▶ [Exercise]
An exact copy of each line below is needed, with no images in it.

Records from a data source
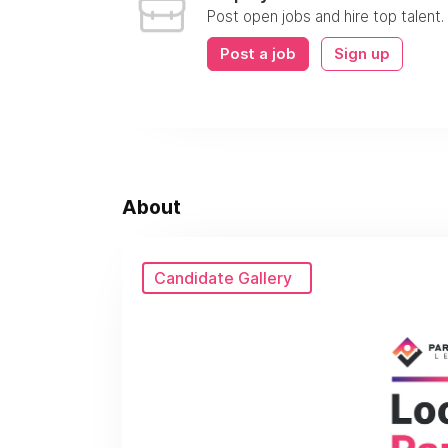
Post open jobs and hire top talent.
Post a job
Sign up
About
Candidate Gallery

▶ [Completed task]
Post open jobs and hire top talent.
Post a job
Sign up
About
Candidate Gallery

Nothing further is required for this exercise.